01/11/2022

Custom vs stock models in machine translation: Which is better?

Custom vs stock models in machine translation: Which is better?

Working with machine translation always inevitably means being aware of tradeoffs. When deciding between human and machine translation, for example, we already know it’s a decision of quality vs speed and scalability. When choosing between two different engines, it could be a matter of performance in different languages.

This also applies when choosing between types of machine translation models—do you go with the stock models, or do you need a custom version? Let’s take a look at the options.

What is the difference between stock and custom models?

Before we go on, we need to explain what stock and custom models are.

Let’s go with stock models first. Stock models refer to the basic version of any machine translation system that is made available for use. Today, every machine translation provider has a stock model that is trained on massive amounts of generic language data. You might think of Google Translate and other major MT systems that are freely available for general use.

Custom models, on the other hand, are versions of an MT system that have undergone additional training in order to make them suited for specific needs. MT systems can be trained for any number of domains—legal, life sciences, hospitality, finance, you name it, and MT systems can be customized for it.

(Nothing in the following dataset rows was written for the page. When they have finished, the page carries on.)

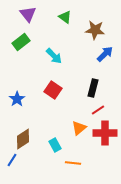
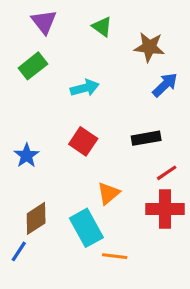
cyan arrow: (54, 56) -> (85, 88), turned -60
black rectangle: (93, 88) -> (146, 138), turned 66
red line: (98, 110) -> (167, 173), moved
orange triangle: (79, 128) -> (108, 193), moved
cyan rectangle: (55, 145) -> (86, 228), size x1.6

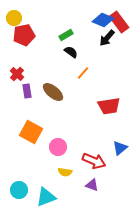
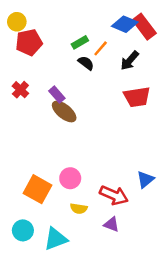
black arrow: (107, 38) -> (130, 61), moved
orange line: (83, 73) -> (101, 48), moved
purple rectangle: (27, 91) -> (57, 95), moved, turned -32
red trapezoid: (109, 106) -> (137, 97), moved
orange square: (31, 132) -> (37, 189), moved

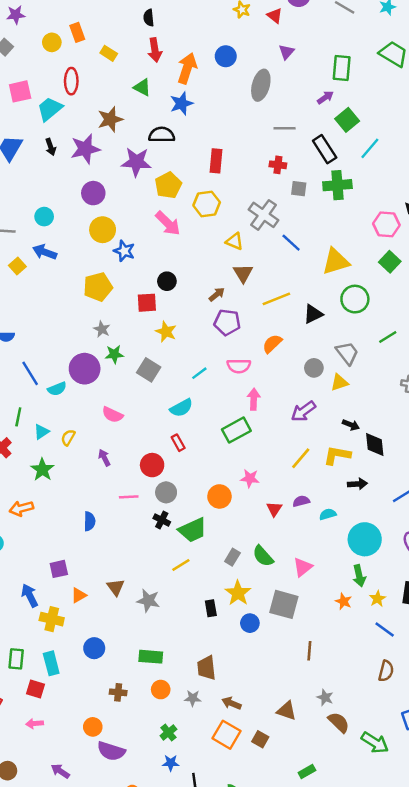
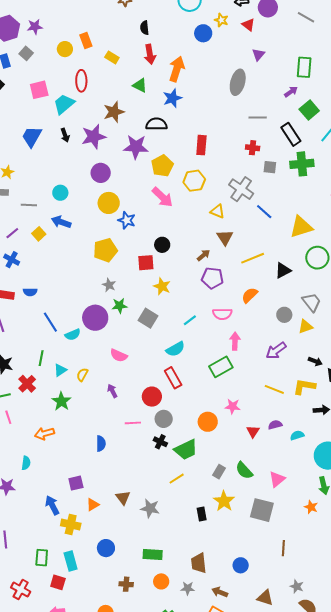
blue circle: (226, 56) -> (203, 33), moved
red rectangle: (178, 443) -> (173, 378), size x1.5
yellow line: (301, 458) -> (274, 389), turned 72
blue circle: (250, 623) -> (241, 565), moved

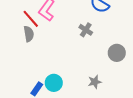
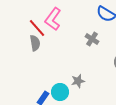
gray star: (95, 82) -> (78, 81), moved

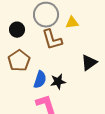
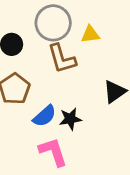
blue semicircle: (40, 80) -> (45, 116), turned 30

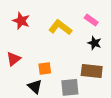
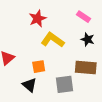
red star: (21, 21) -> (38, 19), moved, turned 30
yellow L-shape: (60, 27) -> (53, 40), moved

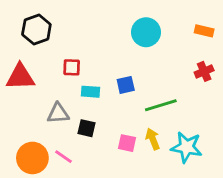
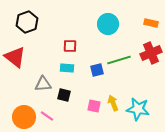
red square: (72, 67) -> (70, 46), moved
red cross: (204, 71) -> (151, 53), size x1.5
red triangle: (20, 77) -> (15, 57), turned 40
blue square: (126, 85) -> (97, 70), moved
green line: (161, 105) -> (119, 60), moved

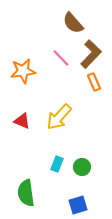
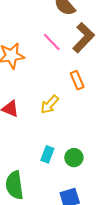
orange rectangle: (94, 82) -> (77, 80), moved
yellow arrow: (59, 117) -> (50, 105), size x0.7

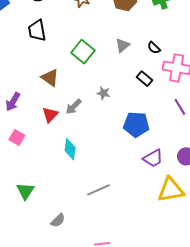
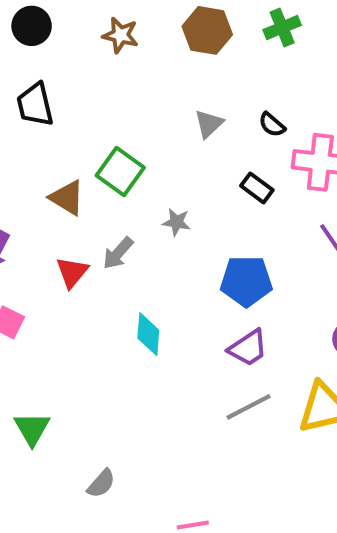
green square: (83, 52) -> (120, 171), moved
cyan diamond: (70, 149) -> (148, 334), moved
purple trapezoid: (153, 158) -> (248, 348), moved
gray line: (99, 190) -> (249, 407), moved

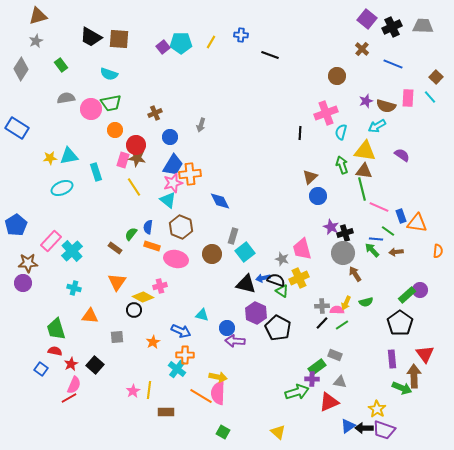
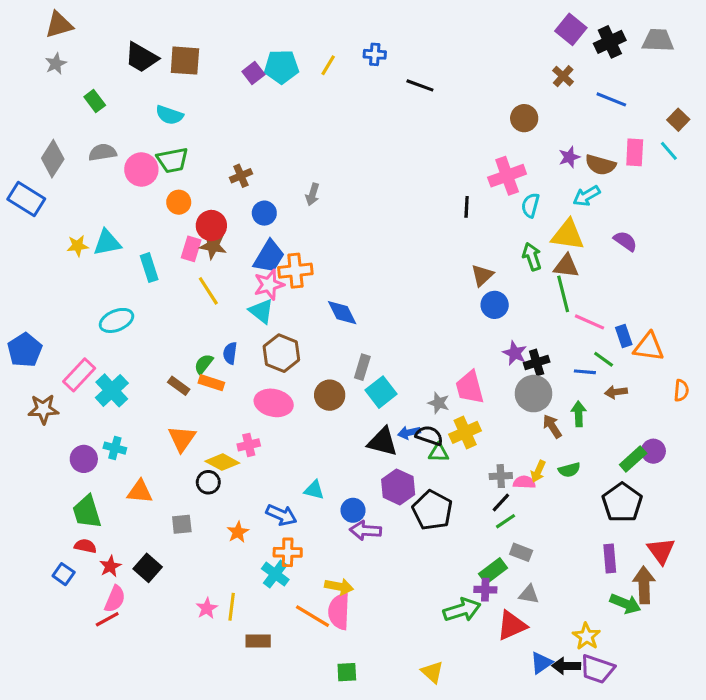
gray diamond: (21, 69) -> (53, 159), moved
cyan ellipse: (62, 188) -> (116, 320), moved
orange rectangle: (152, 246) -> (211, 383), moved
green arrow: (372, 250) -> (579, 414), moved, turned 42
purple circle: (23, 283) -> (84, 459), moved
green triangle: (282, 291) -> (439, 453), turned -32
green line: (342, 325) -> (505, 521), moved
green square: (223, 432) -> (347, 672), turned -32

For custom models, the user—usually a business or institution—brings in their own language data, usually in the form of glossaries and translation memories, to further train the MT system. This helps it provide more relevant translations, as many key terms and phrases are properly translated.

There is also a subcategory known as “vertical stock models” that falls in between the two types. Vertical stock models are models that have been pretrained by the MT provider for different domains. As such, they are more suitable for use in those domains without businesses having to provide additional language data themselves.

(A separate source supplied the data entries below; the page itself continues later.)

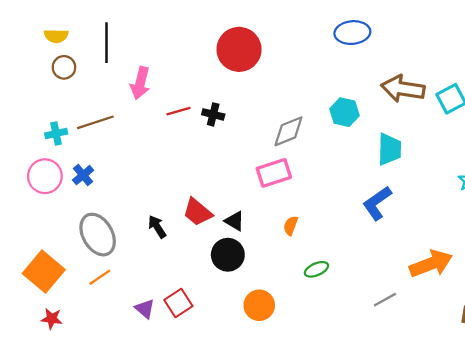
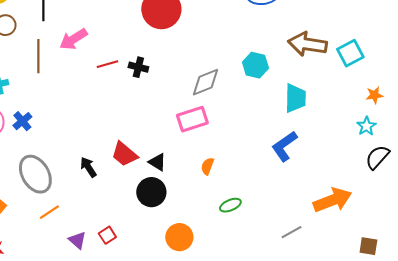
pink arrow: (140, 83) -> (73, 39), turned 44
brown line: (95, 122) -> (38, 56), moved, turned -72
orange line: (100, 277) -> (49, 212), moved
red square: (178, 303) -> (107, 235), size x0.7

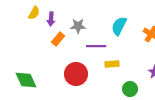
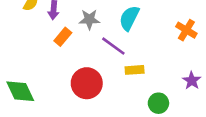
cyan semicircle: (119, 26) -> (129, 18), moved
purple line: (96, 46) -> (113, 46), turned 36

What is the tradeoff between the two?

As we said earlier, there’s always a tradeoff when it comes to choices like this. In the case of stock vs custom models, the tradeoff has to do with price vs quality and relevance of translations.

Custom models are, understandably, more expensive than stock models.

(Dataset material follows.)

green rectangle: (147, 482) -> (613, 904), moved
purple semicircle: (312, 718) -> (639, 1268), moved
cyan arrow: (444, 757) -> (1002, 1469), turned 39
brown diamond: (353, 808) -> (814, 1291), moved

For example, Amazon Translate’s Standard Translation plan, as of time of writing, comes down to $15 per million characters, while its Active Custom Translation plan is at $60 per million characters. That’s four times as expensive!

Another example is Google’s new Translation Hub, which costs $0.15 per page for its basic service, and $0.50 per page for the advanced version that comes with customization.

But the value that custom models provide more than offsets the price in most cases. Stock models may be trained on billions of strings of language and translation data, but that data is generic in nature, and may possibly generate translations that are wrong, or not relevant to your specific needs.

Stock models are useful for translating texts that are simple and don’t feature technical or domain-specific terminology.

With custom models, the machine-translated output is more likely to be translated properly thanks to the language data the user provides. Terms and phrases that are more technical or domain-specific will be handled properly by a custom model compared to a stock model.

Which is the better option?

For most businesses and institutions, going the custom route is usually the optimal choice. It’s more expensive, but the returns in terms of quality and relevance are exponentially greater.

However, not all are able to make full use of custom machine translation. This is especially the case when the user doesn’t have access to large amounts of language and translated data needed to customize an MT model properly. In this case, a better option would be to seek out MT providers that offer vertical stock models in the domain they need.

Stock models can be useful for general communications, but they fall short in many of the larger-scale use cases of machine translation.

Parting thoughts

As we mentioned earlier, choices like this come with tradeoffs. But there is a clear winner for most cases: custom models. Businesses and institutions looking to invest in machine translation would do well to go all-in if they have the means to do so.